Viernes, 15 de enero de 2010 | Hoy
PUBLICIDAD
Por Graciela Zobame
No estaba mirando la televisión. Pero eso no quita que no estuviera encendida. Fue así que sin mirar al pajarito me pareció estar oyendo la voz de mi conciencia saliendo del aparato. Dirán que ese pajarito estúpido de la publicidad de galletitas no está a mi altura. Bueno, es cierto, pero ocurre que me decía cosas que suele decirme: “Que se me está cayendo todo, que me estoy pareciendo a mi mamá”. Claro que también decía otras cosas que espero no me diga nunca, como que tengo que elegir si voy a Buzios o me hago las lolas. Me resisto a decir la palabra lolas, ese modo de hablar de las tetas mías, los senos de mi abuela y los pechos de mi madre que tiene la televisión desde hace unos años. Me resisto a elegir entre un quirófano o una playa aunque el precio haga equivalente a estas dos distracciones. Pensé que era mi conciencia, sólo un detalle me hizo desconfiar. Y no es el de casarse antes de los 30 ni otra aberración retrógrada que no comparto, podía ser que mi voz interior hubiera comprado sin mirar todos los mandatos que se replican en revistas, programas y avisos publicitarios. La conciencia decía que tengo treinta años y que no me casé y por única vez dejaba de sermonearme con otra lista que no tiene nada que ver con ésta que parecía no tener fin: qué escuela elijo para los chicos, cómo hago para que mi amante no insista con no ponerse preservativo, en fin. Mi conciencia no es tan original pero tampoco cuadra mucho con una moral y una asepsia que las publicidades adoptan por miedo a que se vaya el cliente.
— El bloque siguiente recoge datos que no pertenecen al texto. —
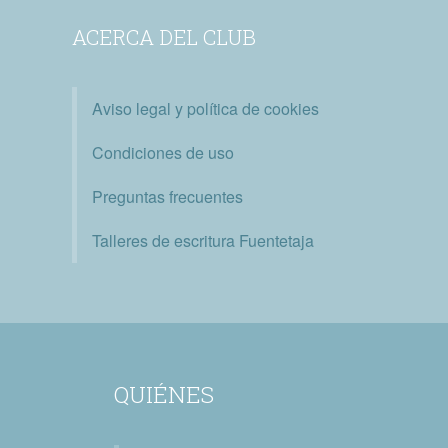
ACERCA DEL CLUB
Aviso legal y política de cookies
Condiciones de uso
Preguntas frecuentes
Talleres de escritura Fuentetaja
QUIÉNES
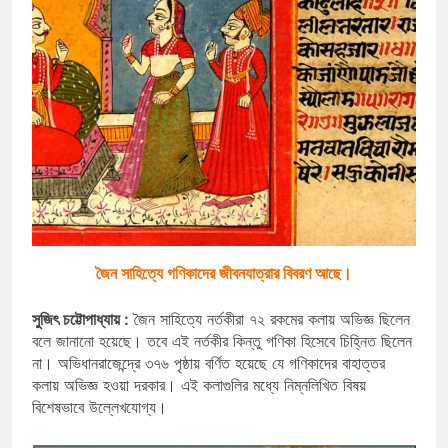
জৈন সাহিত্যে গণিকাদের জীবনযাত্রার বিবরণ আছে।
সুজিৎ চট্টোপাধ্যায় :
জৈন সাহিত্যে নর্তকীরা ৭২ রকমের কলায় অভিজ্ঞ ছিলেন
বলে জানানো হয়েছে। তবে এই নর্তকীর কিন্তু গণিকা হিসেবে চিহ্নিত ছিলেন
না। অভিধানরাজেন্দ্রে ৩৭৬ পৃষ্ঠায় বর্ণিত হয়েছে যে গণিকাদের বাহাত্তর
কলায় অভিজ্ঞ হওয়া দরকার। এই কলাগুলির মধ্যে নিম্নলিখিত বিষয়
বিশেষভাবে উল্লেখযোগ্য।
La publicidad señala los problemas pero enseguida aporta las soluciones: hay detergentes poderosos y comidas precocidas para no parecerme a mamá, cremas y aparatos para que no se me caiga, desodorantes para conquistar hombres antes de los 30. No hay producto disponible para el machismo del amante o para la incertidumbre que genera el sistema escolar.
Pero lo que me hizo desconfiar definitivamente es que mi voz interior había cambiado su tono encantador y que ya me es tan familiar por esa voz de pito, que dicho con todo el doble sentido posible, era además una voz de hombre. Le pusieron voz de hombre a la conciencia de la dama media femenina. O dirán que le pusieron voz de pajarraco, es posible. Al darme vuelta advertí que se trataba de un spot publicitario. Un pájaro carpintero le está comiendo los sesos a una chica que acaba de despertarse y desde que se levanta, mientras se cepilla los dientes y se dispone a tomar su desayuno, le va llenando la cabeza con una serie de cuentas pendientes. Quise enojarme. Me sentí tocada en mi fuero íntimo. La lista de estupideces le habla a la mujer más sometida del planeta o refuerza su sometimiento obligándola ahora a sacarse esas ideas estúpidas de la cabeza tragándose un par de galletitas. Pero me reí. No me enojé. Por suerte no era esa la voz de mi conciencia, me calmé. Pero casi lo era, reconozco. No estoy segura de salir a comprar las galletitas que dan la cordura y el amor propio suficiente como para decirle a los pajaritos en la cabeza que vuelva al árbol. Pero reconozco que la próxima vez que me escuche o escuche decir alguna de esas frases tortuosas, las asociaré con esa voz de pito, y usaré el aire comprimido, como en la más tierna infancia.